Assets are more over valued than ever before, possibly because we reached the pinnacle of this collateral shortage. That is, there is no new market to expand repo and dollar bond creation to. The global currency has finally run out of new dollar bond creation to pay off old dollar bonds.
What is most scary is that more institutions than ever before are reliant on this collateral to rollover overnight loans. They have long term obligations and short term money.
Loss of new collateral creation is showing up in metrics globally. For example, the loss of major real estate dollar bonds in China, like Evergrande, have caused a dollar shortage in Asia. They are having to liquidate reserves like never before to meet other dollar bond obligations because their sources of dollar collateral are blowing up. China is experiencing a tough choice: drain reserves or default.
Look at currencies blowing up all over the world — it’s because they are losing their dollar sources locally and because it costs them more and more collateral to secure dollars. The two aren’t unrelated, dollar lenders everywhere are losing dollar collateral sources.
Look at the yield curve. Look at yield curves globally.
What’s even more ominous is how the inversion has moved up sharply to the front end:
Conclusion
If the majority of bank activity is off balance sheet, why do pundits still jump to conclusions based on a single $1 billion loss?

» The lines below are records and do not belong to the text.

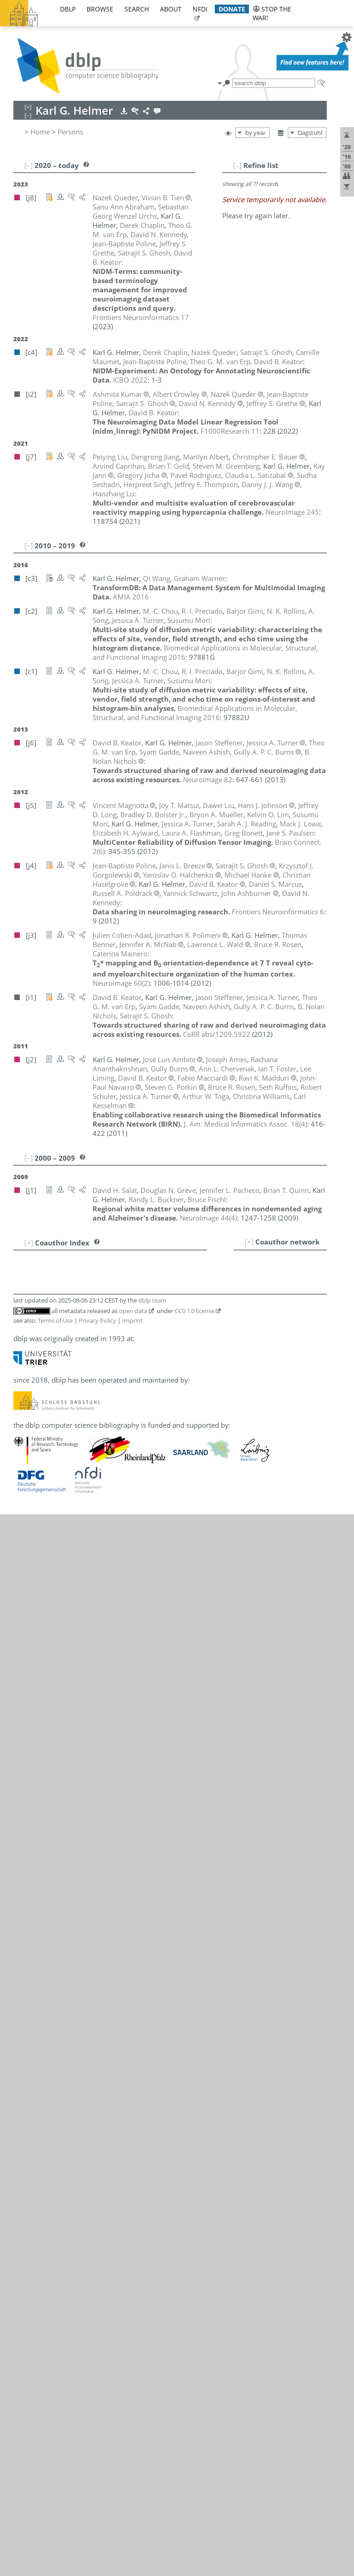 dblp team (152, 1300)
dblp (68, 9)
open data (133, 1311)
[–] (237, 165)
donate (231, 9)
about (171, 9)
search (136, 9)
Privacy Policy (97, 1320)
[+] (249, 1241)
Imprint (132, 1320)
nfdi (200, 9)
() (121, 983)
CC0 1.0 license (194, 1311)
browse (100, 9)
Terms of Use (55, 1320) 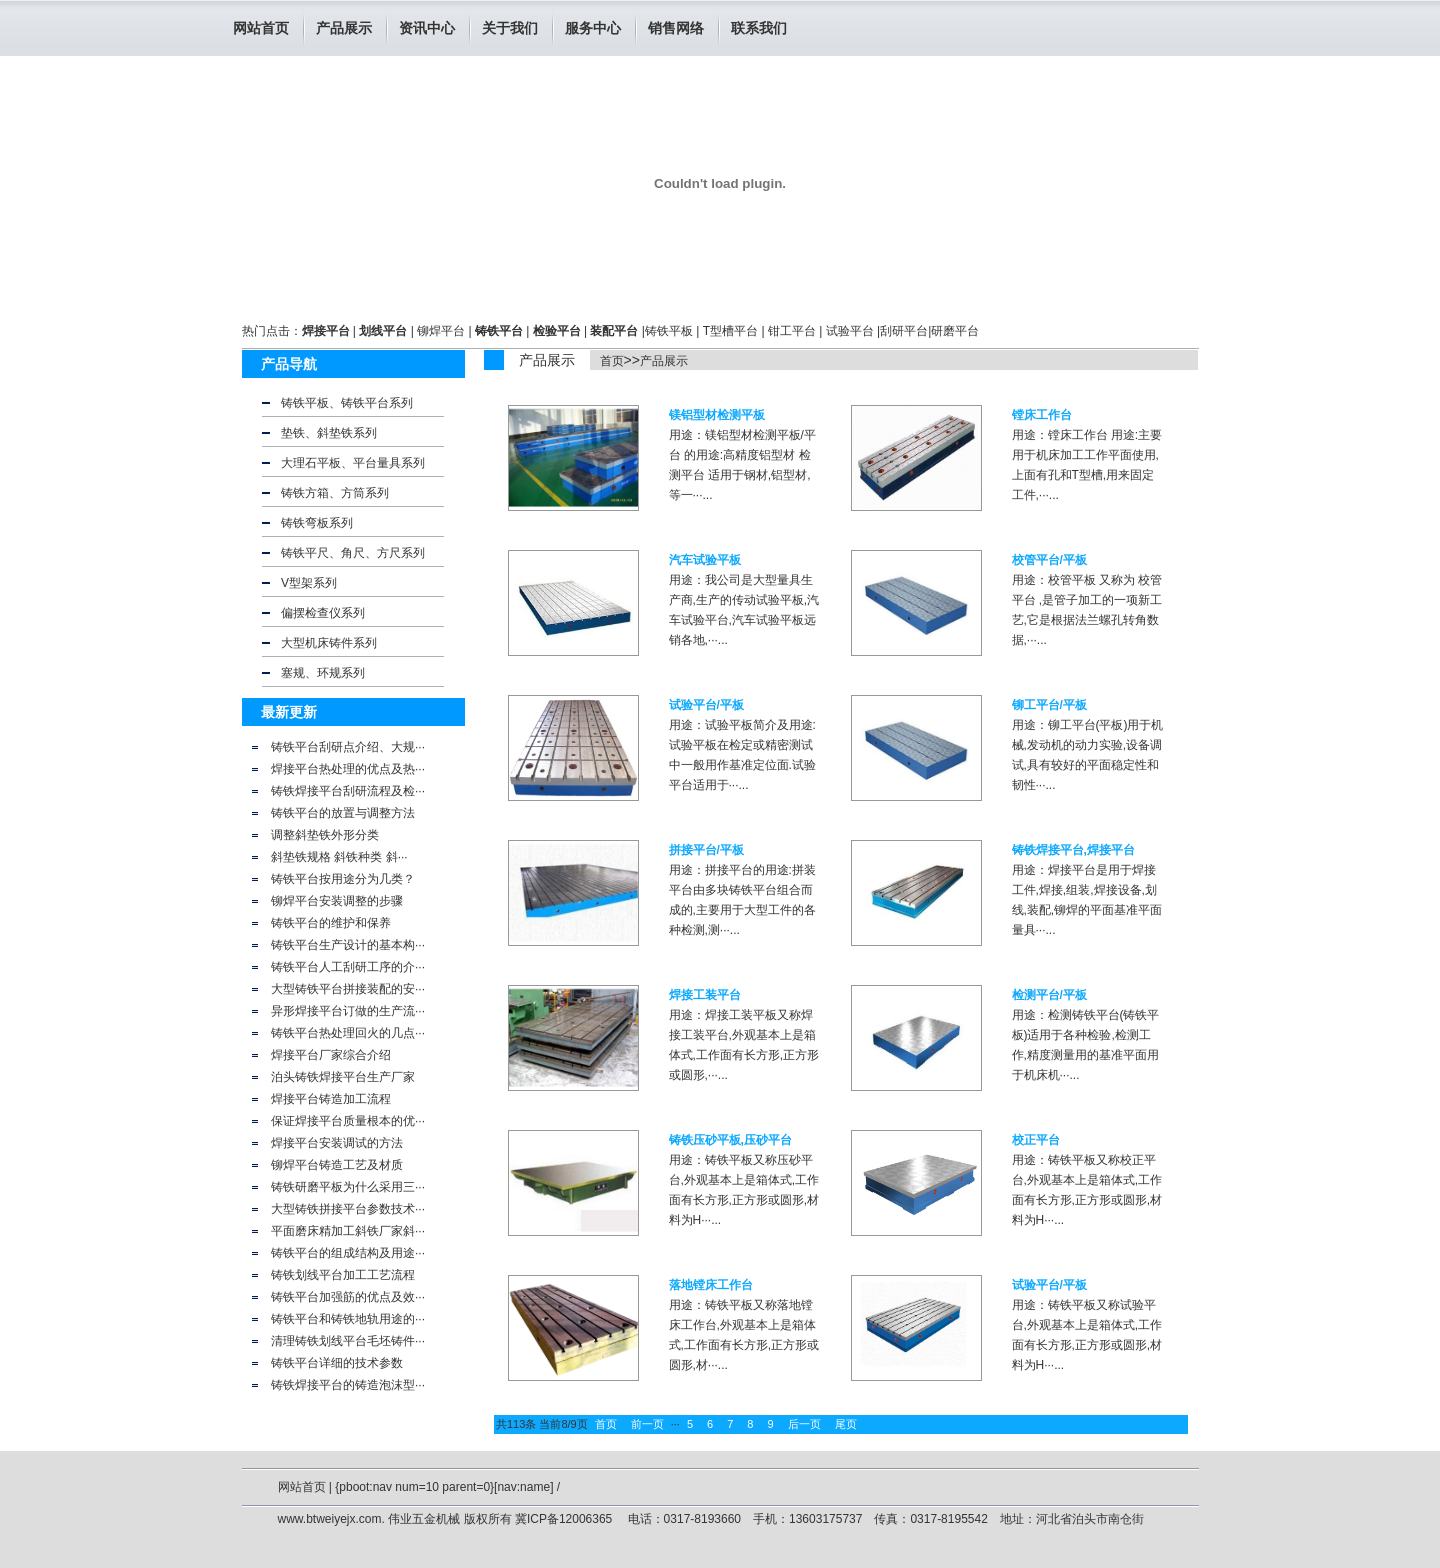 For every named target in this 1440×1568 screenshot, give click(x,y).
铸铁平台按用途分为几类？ (343, 879)
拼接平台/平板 (706, 850)
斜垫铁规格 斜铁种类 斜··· (339, 857)
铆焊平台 (441, 331)
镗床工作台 (1042, 415)
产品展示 (664, 361)
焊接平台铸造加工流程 (331, 1099)
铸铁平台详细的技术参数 (337, 1363)
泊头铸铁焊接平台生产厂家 (343, 1077)
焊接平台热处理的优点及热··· (348, 769)
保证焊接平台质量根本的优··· (348, 1121)
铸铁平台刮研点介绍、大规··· (348, 747)
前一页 (647, 1424)
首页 (612, 361)
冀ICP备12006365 (565, 1519)
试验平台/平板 (706, 705)
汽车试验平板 (705, 560)
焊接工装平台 (705, 995)
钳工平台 (792, 331)
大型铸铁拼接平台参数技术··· (348, 1209)
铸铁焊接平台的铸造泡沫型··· (348, 1385)
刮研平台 (904, 331)
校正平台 (1036, 1140)
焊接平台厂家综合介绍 (331, 1055)
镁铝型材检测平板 (717, 415)
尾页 (846, 1424)
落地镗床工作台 (711, 1285)
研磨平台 (955, 331)
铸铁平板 (669, 331)
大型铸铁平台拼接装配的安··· (348, 989)
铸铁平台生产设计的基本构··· (348, 945)
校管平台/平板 (1049, 560)
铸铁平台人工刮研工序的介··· (348, 967)
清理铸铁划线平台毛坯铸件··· (348, 1341)
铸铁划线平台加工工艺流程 (343, 1275)
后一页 (804, 1424)
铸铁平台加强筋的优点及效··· (348, 1297)
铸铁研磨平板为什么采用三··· (348, 1187)
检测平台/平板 (1049, 995)
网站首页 (261, 28)
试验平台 (850, 331)
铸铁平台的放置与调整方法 (343, 813)
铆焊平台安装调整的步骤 (337, 901)
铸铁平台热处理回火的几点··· (348, 1033)
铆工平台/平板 (1049, 705)
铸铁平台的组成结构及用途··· (348, 1253)
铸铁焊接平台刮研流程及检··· (348, 791)
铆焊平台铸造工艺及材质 (337, 1165)
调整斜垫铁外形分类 (325, 835)
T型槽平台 (730, 331)
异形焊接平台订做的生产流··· (348, 1011)
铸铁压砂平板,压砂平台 (730, 1140)
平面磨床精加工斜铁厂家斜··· (348, 1231)
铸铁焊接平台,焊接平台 (1073, 850)
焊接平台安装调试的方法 (337, 1143)
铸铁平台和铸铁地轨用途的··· (348, 1319)
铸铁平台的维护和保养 (331, 923)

Furthermore, there is far more leverage in repo than on balance sheet loans, without comparison.
Compared to 2008, there is far more leverage using far worse underlying assets with far riskier instruments. Worse, these dubious sources of collateral are more globally connected and systemic, underlying virtually all trade and lending.

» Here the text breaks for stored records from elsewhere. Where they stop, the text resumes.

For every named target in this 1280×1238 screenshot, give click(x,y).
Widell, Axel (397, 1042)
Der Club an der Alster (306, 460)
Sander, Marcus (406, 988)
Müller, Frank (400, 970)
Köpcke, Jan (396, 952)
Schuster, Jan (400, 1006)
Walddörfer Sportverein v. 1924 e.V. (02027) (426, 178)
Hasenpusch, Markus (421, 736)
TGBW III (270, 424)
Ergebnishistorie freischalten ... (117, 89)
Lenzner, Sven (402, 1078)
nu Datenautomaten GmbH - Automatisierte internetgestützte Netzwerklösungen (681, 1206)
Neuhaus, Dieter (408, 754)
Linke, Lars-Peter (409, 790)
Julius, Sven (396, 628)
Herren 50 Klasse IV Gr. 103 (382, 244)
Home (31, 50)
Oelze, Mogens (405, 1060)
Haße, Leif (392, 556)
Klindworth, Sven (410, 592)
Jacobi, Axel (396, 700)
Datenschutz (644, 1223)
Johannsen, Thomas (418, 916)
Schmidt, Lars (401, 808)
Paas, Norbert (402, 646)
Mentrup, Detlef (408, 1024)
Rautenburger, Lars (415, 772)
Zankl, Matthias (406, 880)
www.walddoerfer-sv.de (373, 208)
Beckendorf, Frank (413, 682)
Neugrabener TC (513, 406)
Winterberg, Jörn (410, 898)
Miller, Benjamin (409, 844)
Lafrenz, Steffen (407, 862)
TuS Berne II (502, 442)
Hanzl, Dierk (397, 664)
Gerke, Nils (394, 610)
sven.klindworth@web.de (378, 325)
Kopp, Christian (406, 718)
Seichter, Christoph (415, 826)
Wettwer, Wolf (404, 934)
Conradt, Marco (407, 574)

CDOs, for example, were relatively new and niche in 2008. Today, it is the majority of SVB’s assets. More importantly, they are used to secure far more leverage in repo than 2008. A small bump in the road, like the tiny increase in mortgage default rates in 2007 that cause the global crisis, could cause a much larger liquidity crisis.

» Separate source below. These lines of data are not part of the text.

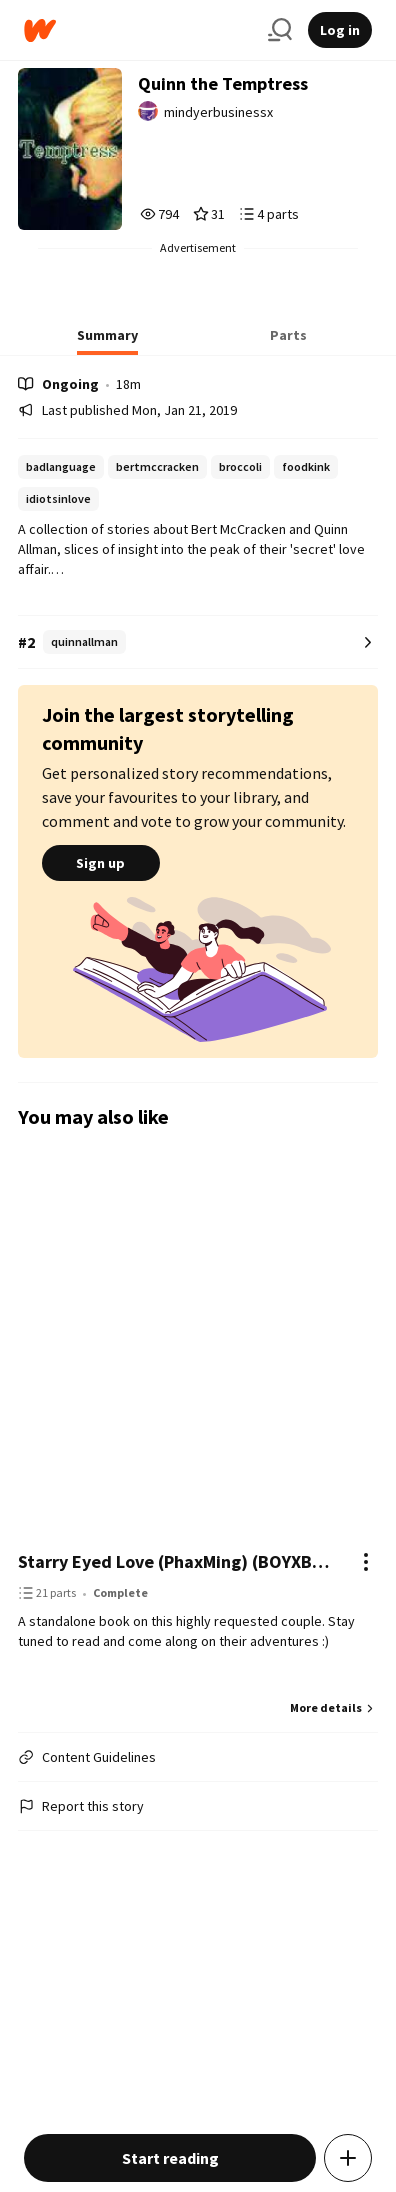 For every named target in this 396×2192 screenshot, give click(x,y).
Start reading (170, 2158)
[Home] (138, 30)
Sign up (101, 863)
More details (334, 1707)
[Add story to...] (348, 2158)
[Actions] (366, 1562)
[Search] (280, 30)
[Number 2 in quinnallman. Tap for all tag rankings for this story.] (198, 642)
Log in (340, 30)
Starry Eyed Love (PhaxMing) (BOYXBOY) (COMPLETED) (178, 1561)
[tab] (107, 341)
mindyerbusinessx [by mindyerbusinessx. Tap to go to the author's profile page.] (218, 112) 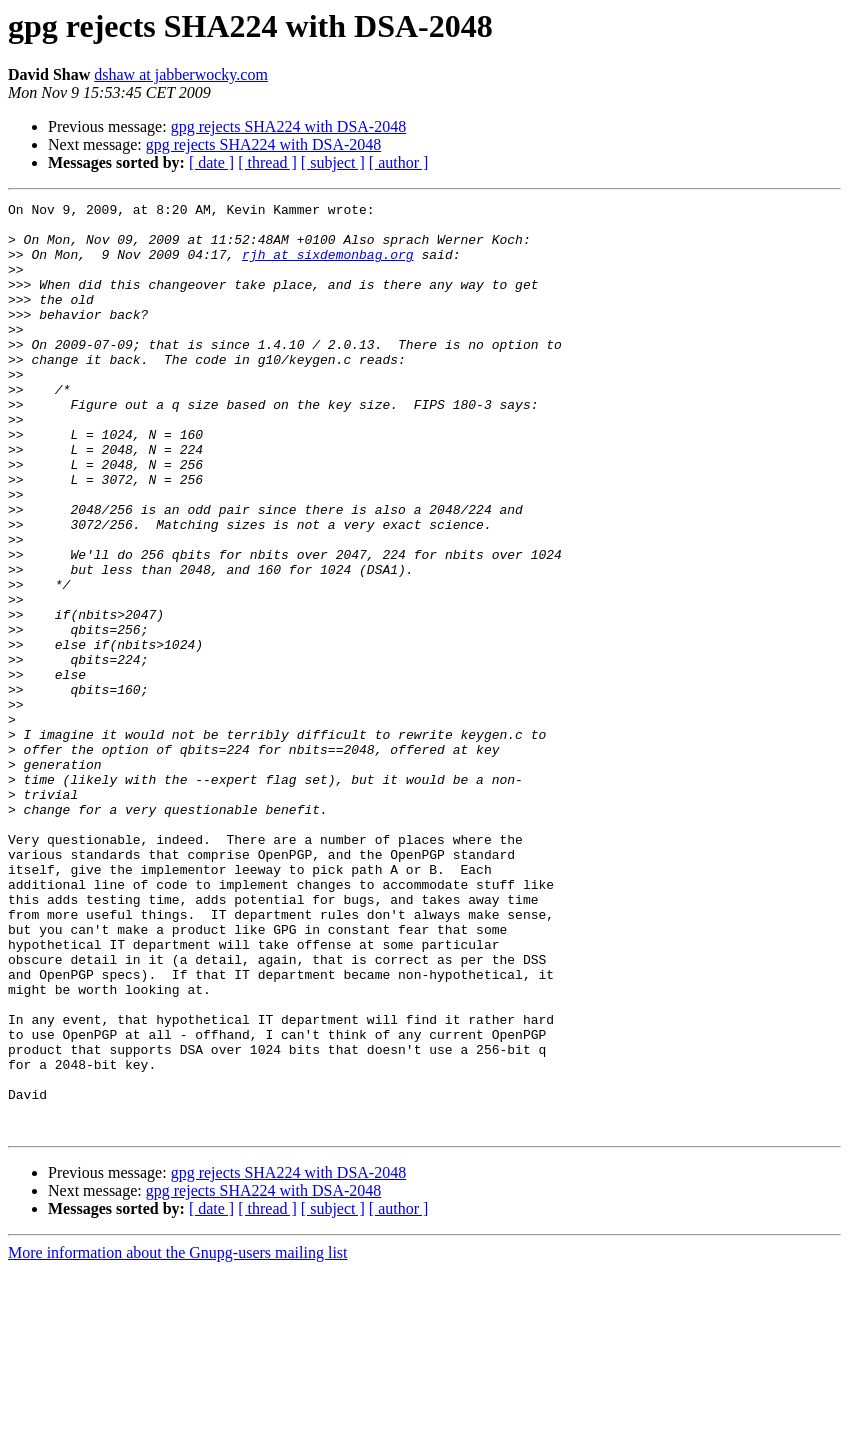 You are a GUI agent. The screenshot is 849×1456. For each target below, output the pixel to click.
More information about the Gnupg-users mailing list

The Fed insuring more deposits won’t stop underlying assets from blowing up, which historically is the real cause of bank failures, (which in turn cause bank runs).
Lower rates won’t make a difference, not only because the Fed follows market rates, but because high rates are good for these bank assets. QE won’t make a difference because they can only swap one type of collateral for another, not create more. And they certainly can’t prevent defaults that would ruin the underlying assets/collateral.
This is a collateral shortage problem driven by: 1) an overvaluation of assets in the first place, 2) a decrease in new lending to create more collateral to pay off old bonds, 3) reliance on extreme leverage to clear all trade, and 4) reliance on dubious derivative instruments.
These risks multiply each other.
Repo is leverage, using leverage, in order to get leverage, in order to buy more leverage instruments. Volatility and price determine how much margin is given. Therefore, a further decrease in asset prices and/or an increase in volatility will create a wave of collateral calls. This will create a negative feedback of selling/liquidations, lower prices, higher volatility, more collateral calls, and exacerbate an already strained supply of dollar collateral.
It’s a good time to be in treasuries and good quality dollar denominated collateral (if there is any left) and a bad time to be in assets bought with this degrading collateral (like stocks).
Once again, as Buffett explains, treasuries are the best form of dollar denominated collateral. It is preferred over cash because it has no counterparty.
Collateral is valued solely based on the lender’s assessment of whether or not the market would buy the collateral should they have to take possession. If there is even a hint of defaults or volatility in mortgages or corporate bonds, treasuries could be required for collateral (like Bear Stearns with the start of the GFC in 2007). CDOs will be the first to go — and perhaps we’re already seeing that.